Reputation: 623
I was trying python multiprocessing module to reduce time for my filtering code. At the beginning I have done some experiment. Results are not promising.
I've defined a function to run a loop within a certain range. Then I've run this function with and without threading and measured the time. Here is my code:
import time
from multiprocessing.pool import ThreadPool
def do_loop(i,j):
l = []
for i in range(i,j):
l.append(i)
return l
#loop veriable
x = 7
#without thredding
start_time = time.time()
c = do_loop(0,10**x)
print("--- %s seconds ---" % (time.time() - start_time))
#with thredding
def thread_work(n):
#dividing loop size
a = 0
b = int(n/2)
c = int(n/2)
#multiprocessing
pool = ThreadPool(processes=10)
async_result1 = pool.apply_async(do_loop, (a,b))
async_result2 = pool.apply_async(do_loop, (b,c))
async_result3 = pool.apply_async(do_loop, (c,n))
#get the result from all processes]
result = async_result1.get() + async_result2.get() + async_result3.get()
return result
start_time = time.time()
ll = thread_work(10**x)
print("--- %s seconds ---" % (time.time() - start_time))
For x=7 the result is:
--- 1.0931916236877441 seconds ---
--- 1.4213247299194336 seconds ---
Without threading it takes less time. And here is another problem. For X=8, most of the time I get MemoryError for threading. Once I got this result:
--- 17.04124426841736 seconds ---
--- 32.871358156204224 seconds ---
The solution is important as I need to optimize a filtering task which takes 6 hours.
Upvotes: 2
Views: 3788
Reputation: 17322
Depending on your task, multiprocessing may or may not take longer. If you want to take advantages of your CPU cores and speed up your filtering process then you should use multiprocessing.Pool
offers a convenient means of parallelizing the execution of a function across multiple input values, distributing the input data across processes (data parallelism).
I've been creating an example of data filtering and then I've been measuring the timing of a simple approach and the timing of a multiprocess approach. (starting from your code)
# take only the sentences that ends in "we are what we dream", the second word is "are"
import time
from multiprocessing.pool import Pool
LEN_FILTER_SENTENCE = len('we are what we dream')
num_process = 10
def do_loop(sentences):
l = []
for sentence in sentences:
if sentence[-LEN_FILTER_SENTENCE:].lower() =='we are what we doing' and sentence.split()[1] == 'are':
l.append(sentence)
return l
#with thredding
def thread_work(sentences):
#multiprocessing
pool = Pool(processes=num_process)
pool_food = (sentences[i: i + num_process] for i in range(0, len(sentences), num_process))
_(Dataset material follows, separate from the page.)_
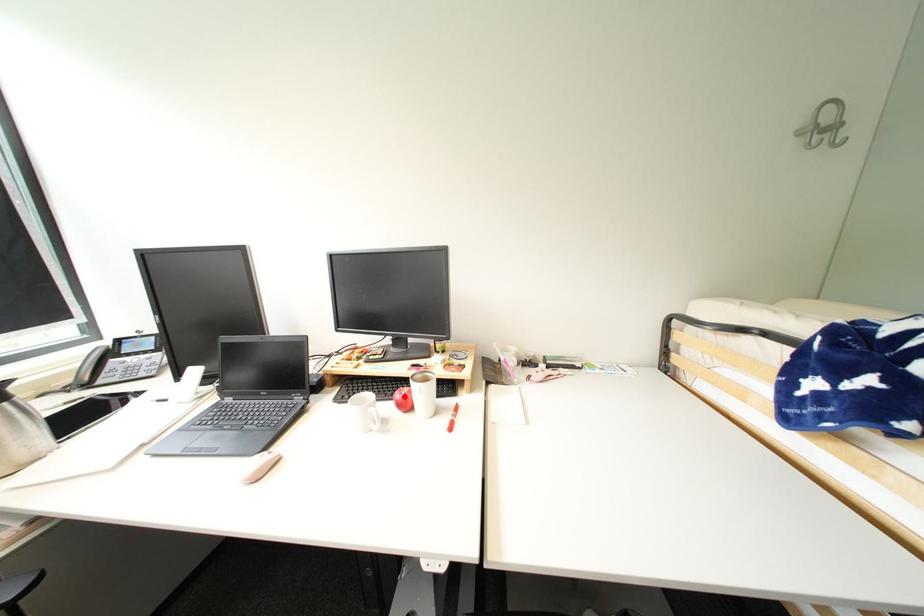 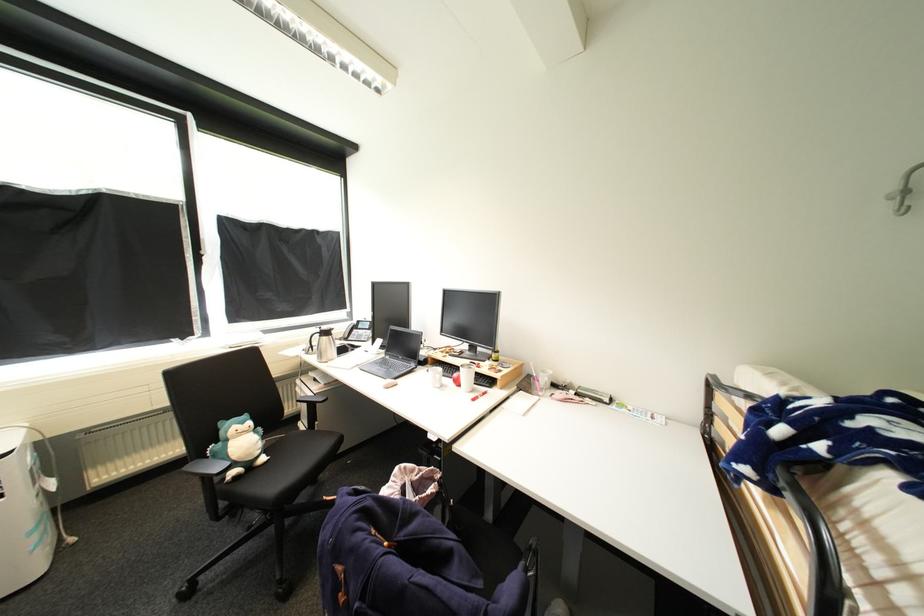 In the second image, find the point that corresponds to the highlighted location in the first image.

(462, 376)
result = pool.map(do_loop, pool_food)
return result
def test(data_size=5, sentence_size=100):
to_be_filtered = ['we are what we doing'*sentence_size] * 10 ** data_size + ['we are what we dream'*sentence_size] * 10 ** data_size
start_time = time.time()
c = do_loop(to_be_filtered)
simple_time = (time.time() - start_time)
start_time = time.time()
ll = [e for l in thread_work(to_be_filtered) for e in l]
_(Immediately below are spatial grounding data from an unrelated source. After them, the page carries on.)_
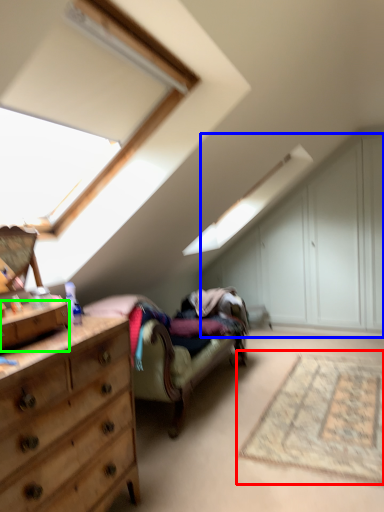 Question: Which object is the closest to the mat (highlighted by a red box)? Choose among these: dresser (highlighted by a blue box) or drawer (highlighted by a green box).

Choices:
 (A) dresser
 (B) drawer

Answer: (B) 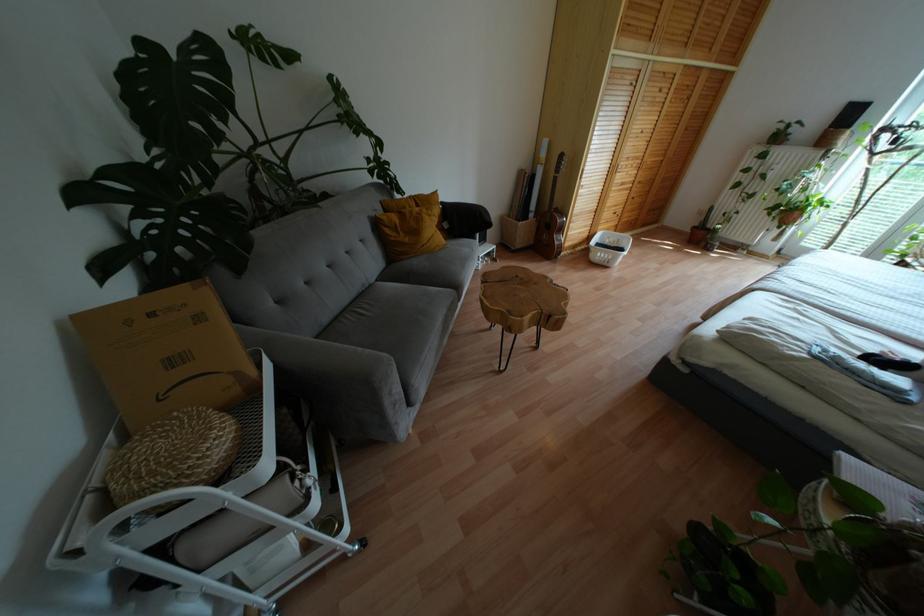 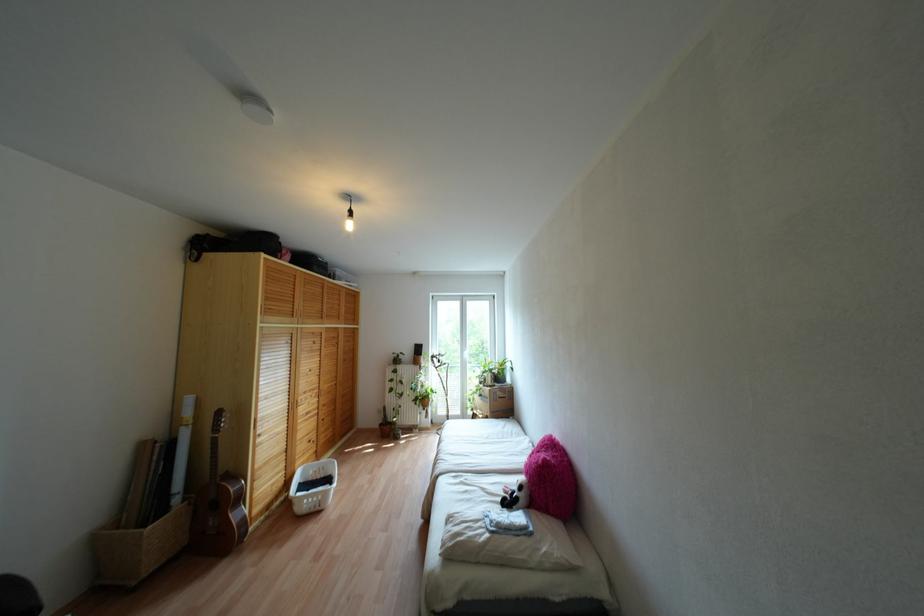 Find the pixel in the second image that matches [718,84] in the first image.

(351, 334) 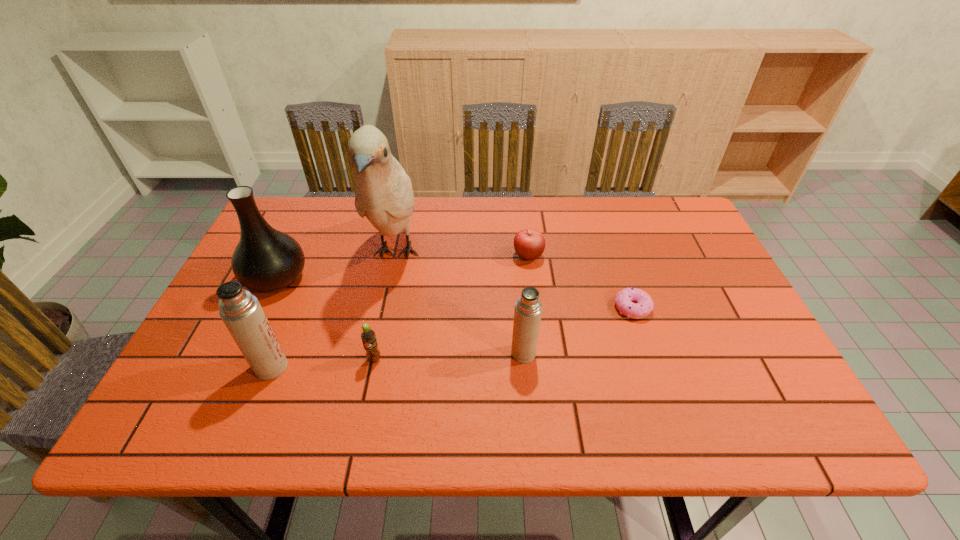 Where is `vacant space in between the vase and the fourth shortest object`? The image size is (960, 540). vacant space in between the vase and the fourth shortest object is located at coordinates (400, 316).

Where is `free space between the doughnut and the fifth tallest object`? The image size is (960, 540). free space between the doughnut and the fifth tallest object is located at coordinates (503, 333).

This screenshot has width=960, height=540. I want to click on empty space that is in between the right thermos bottle and the vase, so click(x=400, y=316).

The height and width of the screenshot is (540, 960). Find the location of `vacant area that lies between the vase and the second shortest object`. vacant area that lies between the vase and the second shortest object is located at coordinates (402, 267).

Identify which object is located as the fifth nearest to the vase. Please provide its 2D coordinates. Your answer should be formatted as a tuple, i.e. [(x, y)], where the tuple contains the x and y coordinates of a point satisfying the conditions above.

[(529, 244)]

Choose which object is the fifth nearest neighbor to the parakeet. Please provide its 2D coordinates. Your answer should be formatted as a tuple, i.e. [(x, y)], where the tuple contains the x and y coordinates of a point satisfying the conditions above.

[(528, 309)]

The height and width of the screenshot is (540, 960). I want to click on free location that satisfies the following two spatial constraints: 1. on the face of the tallest object; 2. on the left side of the rightmost object, so click(385, 308).

The image size is (960, 540). I want to click on free space that satisfies the following two spatial constraints: 1. on the face of the fourth tallest object; 2. on the left side of the parakeet, so click(375, 353).

The width and height of the screenshot is (960, 540). What are the coordinates of `blank space that satisfies the following two spatial constraints: 1. on the front side of the vase; 2. on the right side of the right thermos bottle` in the screenshot? It's located at (241, 353).

Where is `free space that satisfies the following two spatial constraints: 1. on the back side of the taller thermos bottle; 2. on the right side of the doughnut`? This screenshot has width=960, height=540. free space that satisfies the following two spatial constraints: 1. on the back side of the taller thermos bottle; 2. on the right side of the doughnut is located at coordinates (296, 308).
multiprocessing_time = (time.time() - start_time)
assert c == ll
return simple_time, multiprocessing_time
data_size represents the length of your data and sentence_size is a factor of multiplication for each data element, you can see that sentence_size is directly proportional with the number of CPU operations requested for each item from your data.
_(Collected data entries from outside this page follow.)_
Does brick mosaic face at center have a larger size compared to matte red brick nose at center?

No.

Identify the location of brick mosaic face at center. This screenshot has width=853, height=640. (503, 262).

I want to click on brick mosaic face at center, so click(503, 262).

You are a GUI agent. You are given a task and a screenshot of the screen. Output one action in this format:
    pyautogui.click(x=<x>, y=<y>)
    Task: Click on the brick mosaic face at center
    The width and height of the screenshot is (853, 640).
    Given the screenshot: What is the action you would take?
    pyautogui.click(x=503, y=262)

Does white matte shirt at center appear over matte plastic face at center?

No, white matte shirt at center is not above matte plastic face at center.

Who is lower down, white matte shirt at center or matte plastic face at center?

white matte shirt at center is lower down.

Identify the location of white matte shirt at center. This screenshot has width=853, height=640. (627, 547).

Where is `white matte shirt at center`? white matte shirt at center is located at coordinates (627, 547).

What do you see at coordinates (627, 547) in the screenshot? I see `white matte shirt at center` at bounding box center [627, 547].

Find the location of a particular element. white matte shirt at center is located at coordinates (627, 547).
data_size = [1, 2, 3, 4, 5, 6]
results = {i: {'simple_time': [], 'multiprocessing_time': []} for i in data_size}
sentence_size = list(range(1, 500, 100))
for size in data_size:
for s_size in sentence_size:
simple_time, multiprocessing_time = test(size, s_size)
results[size]['simple_time'].append(simple_time)
results[size]['multiprocessing_time'].append(multiprocessing_time)
import pandas as pd
df_small_data = pd.DataFrame({'simple_data_size_1': results[1]['simple_time'],
'simple_data_size_2': results[2]['simple_time'],
'simple_data_size_3': results[3]['simple_time'],
'multiprocessing_data_size_1': results[1]['multiprocessing_time'],
'multiprocessing_data_size_2': results[2]['multiprocessing_time'],
'multiprocessing_data_size_3': results[3]['multiprocessing_time'],
'sentence_size': sentence_size})
df_big_data = pd.DataFrame({'simple_data_size_4': results[4]['simple_time'],
'simple_data_size_5': results[5]['simple_time'],
'simple_data_size_6': results[6]['simple_time'],
'multiprocessing_data_size_4': results[4]['multiprocessing_time'],
'multiprocessing_data_size_5': results[5]['multiprocessing_time'],
'multiprocessing_data_size_6': results[6]['multiprocessing_time'],
'sentence_size': sentence_size})
Ploting the timing for small data:
ax = df_small_data.set_index('sentence_size').plot(figsize=(20, 10), title = 'Simple vs multiprocessing approach for small data')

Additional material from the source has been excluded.